It's extremely useful though, and they say all the right words when it comes to their revenue and their management of user data. The way I see it: they're basically a credit-card company that gives you much finer control of your online payments; they could probably screw me over, but so could my actual credit-card company. They at least make it harder for other companies to screw me over.
Sounds like a good idea. Basically a concierge credit card service that can negotiate canceling a subscription for you. That's actually the best thing that can happen for these cancel my contract type companies.. You pay a flat fee say $10 and then do the hassle of canceling for you or something. Or you build it in as a perk. The mass aggregation factor gives you some money to get the whole process streamlined for your customers.
Their support pages didn't seem to have any information on how to cancel. I emailed their support and requested to have my account deleted and got a polite reply from a human the next morning saying that they had done so.
Only for certain things. My experience is anything primarily offline, they collect: gyms, ISPs, gas companies, etc.
Anything primarily online? They don't. Netflix, hulu, most credit card subscriptions that are VC funded (I've done with with countless SAAS providers), etc. I've ghosted them with no repercussions on my credit score or collections calls.
Edit: I also use paypal and click the remove merchant authorization button from there; that might also trigger some kind of forced cancellation?

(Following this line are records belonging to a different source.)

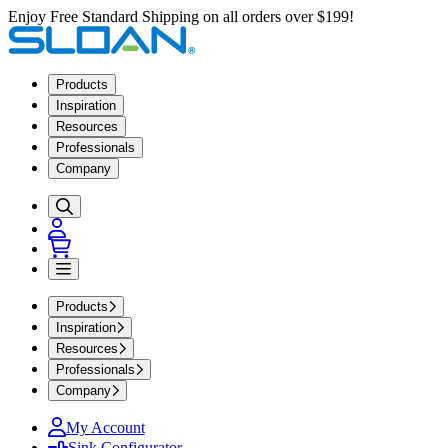
Enjoy Free Standard Shipping on all orders over $199!
Products
Inspiration
Resources
Professionals
Company
Products
Inspiration
Resources
Professionals
Company
My Account
Sink Configurator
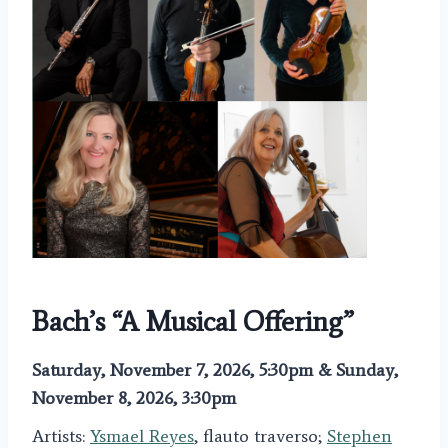
Bach’s “A Musical Offering”
Saturday, November 7, 2026, 5:30pm & Sunday,
November 8, 2026, 3:30pm
Artists:
Ysmael Reyes
, flauto traverso;
Stephen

NYT is a great example for mindless optimization of short-term metrics. Canceling my subscription during the 2016 presidential race was such a humiluating experience that I would never again subscribe even though I miss reading the NYT. They lost me forever.
They make you subscribe (vs purchasing just a single meal), which is very annoying and the reason I don't use them, but I've found them very easy to cancel. You just click a button online. And even better, they then send you a $60 coupon to rejoin a month later.
Sure, it's not like you have to call them, but all the ones I've tried have employed anti-patterns for cancelling meals and worse ones for cancelling subscriptions.
I tried to cancel SoFi Money online (after not using it because of terms I didn't like that they didn't mention til after signing up), and they told me I had to call to cancel... this after everything else on their site that I use is online-only.
I told them if I had to call, I would call my lawyer first, who would be calling them... and then they wrote back that they canceled.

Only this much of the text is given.